経済学者は、近年進められてきた労働市場に対する規制緩和や他国に端を発する低賃金競争の影響により、日本において低賃金労働者が急激に増加したと指摘する。さらに、こうした労働は基本的に社会保障制度がカバーする範囲の外に置かれている。

さらに多方面から注目すべきなのは、統計データが示すように、7分の1の子どもが貧困の中で生活している点だ。ソーシャルワーカーは「貧困家庭の子どもが様々な塾に通えないままでいるのは、これらの費用を支払えないからだ。

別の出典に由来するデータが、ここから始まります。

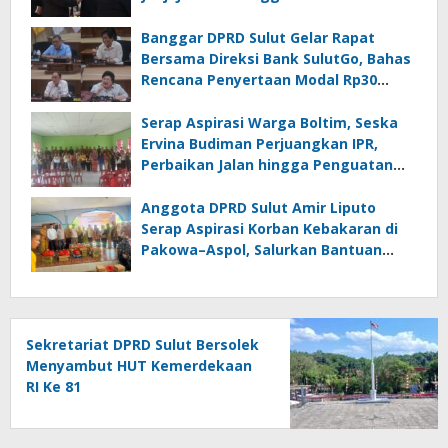
Lingkungan Pemprov Sulut : Turut
Berikan Ucapan Selamat
Banggar DPRD Sulut Gelar Rapat
Bersama Direksi Bank SulutGo, Bahas
Rencana Penyertaan Modal Rp30
Miliar pada KUA-PPAS 2027
Serap Aspirasi Warga Boltim, Seska
Ervina Budiman Perjuangkan IPR,
Perbaikan Jalan hingga Penguatan
UMKM
Anggota DPRD Sulut Amir Liputo
Serap Aspirasi Korban Kebakaran di
Pakowa–Aspol, Salurkan Bantuan
Kemanusiaan
Sekretariat DPRD Sulut Bersolek
Menyambut HUT Kemerdekaan
RI Ke 81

このため、こうした子どもたちは競争の激しい日本の教育システムへの適応が困難であるほか、永久に低賃金労働を続ける悪循環に陥ることになる」と危惧を示す。あるNPOの工藤俊彦理事は「日本において容易に根絶できない下層階級が現れる可能性が高い」と語る。

51歳のシングルマザー、節約のために食事は2回だけ

今年51歳のシングルマザー・佐藤聡美さんは、まだ17歳の娘を育てるために2つの仕事を掛け持ちしている。このように働いても、佐藤さんの年収は約150万円にも届かず、貧困ライン以下の生活水準にある。

「貧困という言葉は使いたくないけど、貧しいのは確か」と佐藤さんは漏らす。2つの仕事を掛け持ちしているが、医療費を払うことができないので病院にかかっていない。年々持病が増え、慢性的に関節炎に苦しんでいるほか、めまいに襲われることもよくある。昨年、娘の高校進学に際し、制服購入に約6万円が必要になったが、こうした極当たり前の出費のために、佐藤さんは食事を1日2回に減らさなければならなかったという。